The New Robins – Early Days.
Similarly 50/50 mixes, nut baits, and even fishmeal base mixes can also be tailored to suit personal preferences. As an initial experiment I asked my friends at Nutrabaits if they would help me test the new Robins by including them in batches of one of their prime sellers, Enervite. This is one of Nutrabaits initial base mixes and it was introduced to the bait market in 1987. It has been going strong ever since. Enervite leans heavily on Robin Red to form part of its attractor package, so it was an ideal test bed for Enervite with ROBIN ORANGE™, Enervite with ROBIN GREEN™ and Enervite with ROBIN GOLD™. You can see just how deeply Robin Red influences the original Enervite bait in this first photograph
I asked Nutrabaits to substitute the Robin Red for one of the three new Robins, adding each one at the same level as they would were they making their original Enervite. This produced three batches of bait: Enervite/Robin Gold, Enervite/Robin Green and Enervite/Robin Orange. I asked simply for these to be flavoured with Fruit Special and 1ml of Geranium Essential Oil and then requested that the bait rolling company Rollin’ Baits cut the sausages into small 12mm x15mm barrels rather than round boilies. The results I think you will agree are rather impressive
I took the baits to France last year where I used a bait boat to put out big beds of bait comprising pellets and mixed Robin Gold, Robin Orange and Robin Green Enervite in equal quantities.

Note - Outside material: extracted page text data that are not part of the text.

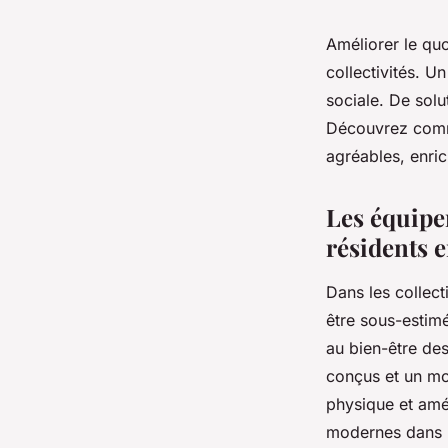
Améliorer le qu
collectivités. U
sociale. De sol
Découvrez comme
agréables, enric
Les équipe
résidents e
Dans les collect
être sous-estim
au bien-être des
conçus et un mob
physique et amél
modernes dans l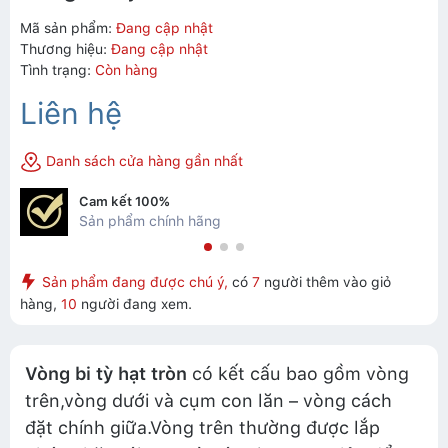
Mã sản phẩm:
Đang cập nhật
Thương hiệu:
Đang cập nhật
Tình trạng:
Còn hàng
Liên hệ
Danh sách cửa hàng gần nhất
Cam kết 100%
Sản phẩm chính hãng
Sản phẩm đang được chú ý,
có
7
người thêm vào giỏ
hàng,
10
người đang xem.
Vòng bi tỳ hạt tròn
có kết cấu bao gồm vòng
trên,vòng dưới và cụm con lăn – vòng cách
đặt chính giữa.Vòng trên thường được lắp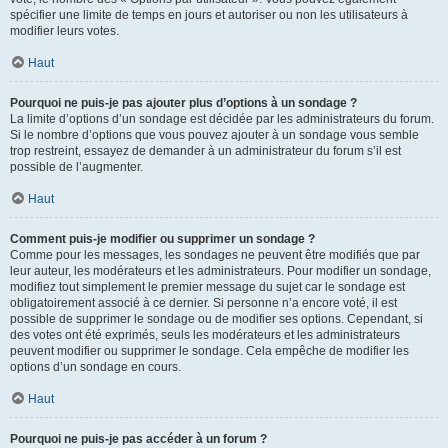
spécifier une limite de temps en jours et autoriser ou non les utilisateurs à
modifier leurs votes.
Haut
Pourquoi ne puis-je pas ajouter plus d’options à un sondage ?
La limite d’options d’un sondage est décidée par les administrateurs du forum.
Si le nombre d’options que vous pouvez ajouter à un sondage vous semble
trop restreint, essayez de demander à un administrateur du forum s’il est
possible de l’augmenter.
Haut
Comment puis-je modifier ou supprimer un sondage ?
Comme pour les messages, les sondages ne peuvent être modifiés que par
leur auteur, les modérateurs et les administrateurs. Pour modifier un sondage,
modifiez tout simplement le premier message du sujet car le sondage est
obligatoirement associé à ce dernier. Si personne n’a encore voté, il est
possible de supprimer le sondage ou de modifier ses options. Cependant, si
des votes ont été exprimés, seuls les modérateurs et les administrateurs
peuvent modifier ou supprimer le sondage. Cela empêche de modifier les
options d’un sondage en cours.
Haut
Pourquoi ne puis-je pas accéder à un forum ?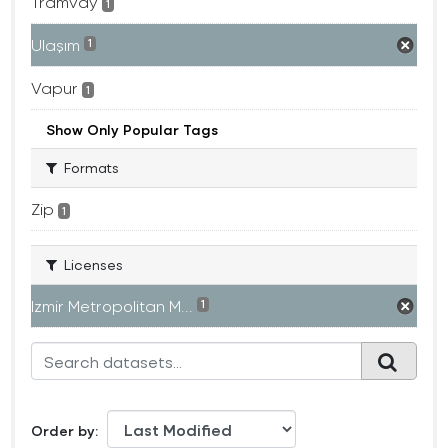
Tramvay
1
Ulaşım
1
Vapur
1
Show Only Popular Tags
Formats
Zip
1
Licenses
Izmir Metropolitan M...
1
Order by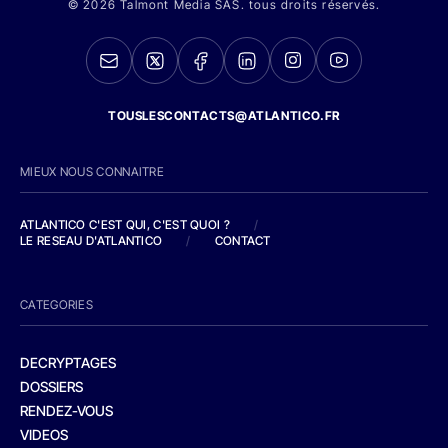
© 2026 Talmont Media SAS. tous droits réservés.
TOUSLESCONTACTS@ATLANTICO.FR
MIEUX NOUS CONNAITRE
ATLANTICO C'EST QUI, C'EST QUOI ?
/
LE RESEAU D'ATLANTICO
/
CONTACT
CATEGORIES
DECRYPTAGES
DOSSIERS
RENDEZ-VOUS
VIDEOS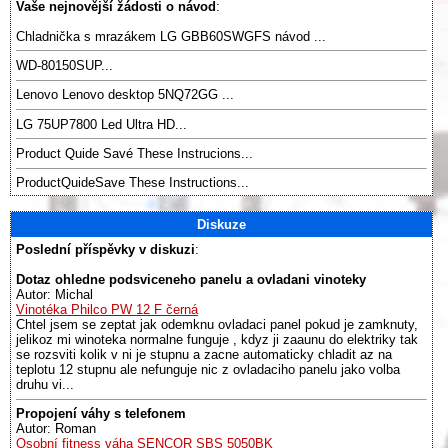
Vaše nejnovější žádosti o návod
:
Chladnička s mrazákem LG GBB60SWGFS návod ...
WD-80150SUP...
Lenovo Lenovo desktop 5NQ72GG ...
LG 75UP7800 Led Ultra HD...
Product Quide Savé These Instrucions...
ProductQuideSave These Instructions...
Diskuze
Poslední příspěvky v diskuzi
:
Dotaz ohledne podsviceneho panelu a ovladani vinoteky
Autor: Michal
Vinotéka Philco PW 12 F černá
Chtel jsem se zeptat jak odemknu ovladaci panel pokud je zamknuty,
jelikoz mi winoteka normalne funguje , kdyz ji zaaunu do elektriky tak
se rozsviti kolik v ni je stupnu a zacne automaticky chladit az na
teplotu 12 stupnu ale nefunguje nic z ovladaciho panelu jako volba
druhu vi...
Propojení váhy s telefonem
Autor: Roman
Osobní fitness váha SENCOR SBS 5050BK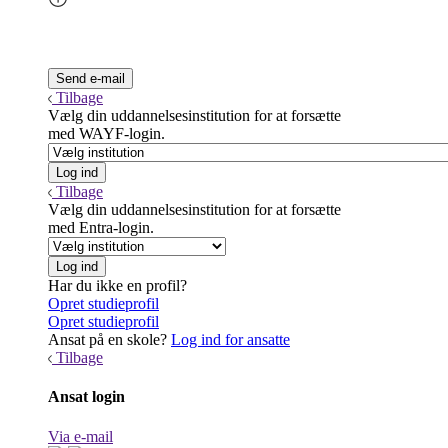
Tilbage
Vælg din uddannelsesinstitution for at forsætte
med WAYF-login.
Tilbage
Vælg din uddannelsesinstitution for at forsætte
med Entra-login.
Har du ikke en profil?
Opret studieprofil
Opret studieprofil
Ansat på en skole?
Log ind for ansatte
Tilbage
Ansat login
Via e-mail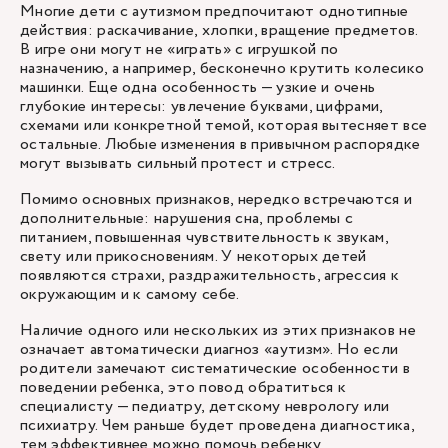
Многие дети с аутизмом предпочитают однотипные
действия: раскачивание, хлопки, вращение предметов.
В игре они могут не «играть» с игрушкой по
назначению, а например, бесконечно крутить колесико
машинки. Еще одна особенность — узкие и очень
глубокие интересы: увлечение буквами, цифрами,
схемами или конкретной темой, которая вытесняет все
остальные. Любые изменения в привычном распорядке
могут вызывать сильный протест и стресс.
Помимо основных признаков, нередко встречаются и
дополнительные: нарушения сна, проблемы с
питанием, повышенная чувствительность к звукам,
свету или прикосновениям. У некоторых детей
появляются страхи, раздражительность, агрессия к
окружающим и к самому себе.
Наличие одного или нескольких из этих признаков не
означает автоматически диагноз «аутизм». Но если
родители замечают систематические особенности в
поведении ребенка, это повод обратиться к
специалисту — педиатру, детскому неврологу или
психиатру. Чем раньше будет проведена диагностика,
тем эффективнее можно помочь ребенку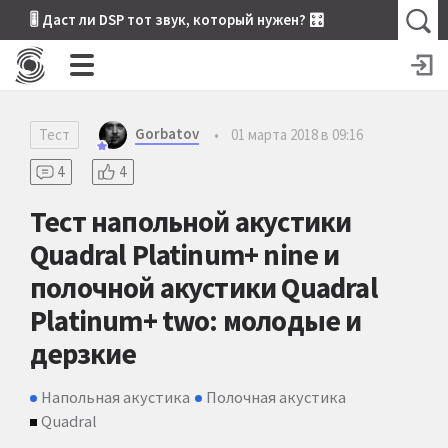
🎚 Даст ли DSP тот звук, который нужен? 🎛
Gorbatov
Тест
•
01 марта 2018 в 09:16
4
4
Тест напольной акустики
Quadral Platinum+ nine и
полочной акустики Quadral
Platinum+ two: молодые и
дерзкие
Напольная акустика
Полочная акустика
Quadral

As a control element I also used original Enervite with Robin Red as a separate bait carpet. The two areas were baited quite independent of each other so that the catch results were not affected by one area of bait competing with the other. The results were very encouraging with the new Robins accounting for as many carp as the original version. This is just one of the carp caught during that trip
Since the news of the new Robins was released I have been asked in what way they differ from each other and from original Robin Red. Well, without giving too much away I can say this:
The recipe for Robin Red remains exactly the same as before. Untouched in fact. The new Robins share some of the ingredients of Robin Red and those ingredients are included at exactly the same level as in Robin Red. The ingredients are blended in the same order and sequence as Robin Red, and the different Robins are machine-blended for exactly the same time (as Robin Red). Hence the USP(Unique Selling Point): “Three new bait ingredients – same Robin Red Technology.”
The three new Robins can be compared with the original in this next photo, which shows balls of water-based paste made up of blends of 90% Red Factor with a 10% inclusion rate of each of the four Robins, including the original.
Here you can see top right Robin Orange, top left Robin Gold, bottom right Robin Green and bottom left original Robin Red.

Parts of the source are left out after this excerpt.